Mi amor, no recordaba lo tierna y exultántemente erótica que es esta crónica. Recuerdo el día que me la diste a leer, fue a la semana del suceso en cuestión, y no supe que decir, me quedé callada. ¿Sabes por qué? me desbordaste con la impresión que te causé, tus ojos ardían en fuego mientras observabas como leía lo que habías escrito. Aún hoy me sigo desbordando y me has hecho llorar de emoción, por tanto amor y nostalgia de aquellos primeros días.
Ninguna relación es perfecta, pero si que es cierto que entre nosotros hay una comunión realmente mágica, telepática.
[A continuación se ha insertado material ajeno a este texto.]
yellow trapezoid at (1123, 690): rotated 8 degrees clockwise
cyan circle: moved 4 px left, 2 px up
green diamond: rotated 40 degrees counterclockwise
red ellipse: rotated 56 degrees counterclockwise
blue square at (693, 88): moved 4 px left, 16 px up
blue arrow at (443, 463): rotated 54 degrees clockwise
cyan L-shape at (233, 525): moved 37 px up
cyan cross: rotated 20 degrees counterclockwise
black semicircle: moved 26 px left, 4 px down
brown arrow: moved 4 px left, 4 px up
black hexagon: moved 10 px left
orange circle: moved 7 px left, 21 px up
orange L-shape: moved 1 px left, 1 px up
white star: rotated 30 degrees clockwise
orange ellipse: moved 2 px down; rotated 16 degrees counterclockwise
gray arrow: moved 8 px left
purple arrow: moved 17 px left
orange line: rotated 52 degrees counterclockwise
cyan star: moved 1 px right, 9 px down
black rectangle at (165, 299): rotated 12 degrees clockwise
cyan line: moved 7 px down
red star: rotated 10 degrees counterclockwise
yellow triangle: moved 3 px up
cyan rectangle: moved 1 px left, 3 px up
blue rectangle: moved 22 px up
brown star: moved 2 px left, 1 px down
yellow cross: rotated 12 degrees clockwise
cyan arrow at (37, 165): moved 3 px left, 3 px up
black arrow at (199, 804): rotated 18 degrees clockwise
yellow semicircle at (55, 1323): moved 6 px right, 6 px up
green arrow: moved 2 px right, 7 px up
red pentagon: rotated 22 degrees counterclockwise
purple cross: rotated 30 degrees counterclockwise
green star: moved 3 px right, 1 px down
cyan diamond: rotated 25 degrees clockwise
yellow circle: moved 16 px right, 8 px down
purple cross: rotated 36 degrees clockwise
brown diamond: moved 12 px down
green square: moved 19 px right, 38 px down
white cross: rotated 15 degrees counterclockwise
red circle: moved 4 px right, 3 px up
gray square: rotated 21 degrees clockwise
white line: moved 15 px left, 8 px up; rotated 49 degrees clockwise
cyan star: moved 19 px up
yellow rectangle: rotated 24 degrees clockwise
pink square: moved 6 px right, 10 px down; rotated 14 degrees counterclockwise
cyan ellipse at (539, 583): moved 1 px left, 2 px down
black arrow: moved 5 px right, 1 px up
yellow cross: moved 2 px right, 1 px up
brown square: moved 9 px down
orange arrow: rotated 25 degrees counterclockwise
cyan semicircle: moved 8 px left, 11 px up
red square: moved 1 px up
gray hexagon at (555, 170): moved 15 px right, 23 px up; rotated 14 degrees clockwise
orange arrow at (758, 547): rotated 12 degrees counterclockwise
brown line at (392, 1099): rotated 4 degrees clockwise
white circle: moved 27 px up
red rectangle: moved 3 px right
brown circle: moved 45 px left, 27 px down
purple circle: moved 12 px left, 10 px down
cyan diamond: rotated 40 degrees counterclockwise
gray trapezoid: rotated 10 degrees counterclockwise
Gracias por cada uno de los momentos que me has hecho, me haces y me harás vivir.
Te quiero guapo

Isabelita

machetico dijo...

Nice and sweet. Capitulo bello. El de la musica en la disco es DISCJOCKEY, que cabalga pero no bromea. Saludos, George.

Jorge Ignacio dijo...

Saludos y gracias por la lectura, Machetico. Mañana miércoles, si lo deseas, puedes continuar con el viaje de Isabelita y el narrador por París. Es verdad que fue agradable y dulce, como dices. Me has recordado a mi padre que me llamaba George. Una pregunta: ¿Por fin Rosa Ileana Boudet ya sabe quién eres?
Jorge

Jorge Ignacio dijo...

Saludos y gracias por la lectura, Machetico. Mañana miércoles, si lo deseas, puedes continuar con el viaje de Isabelita y el narrador por París. Es verdad que fue agradable y dulce, como dices. Me has recordado a mi padre que me llamaba George. Una pregunta: ¿Por fin Rosa Ileana Boudet ya sabe quién eres?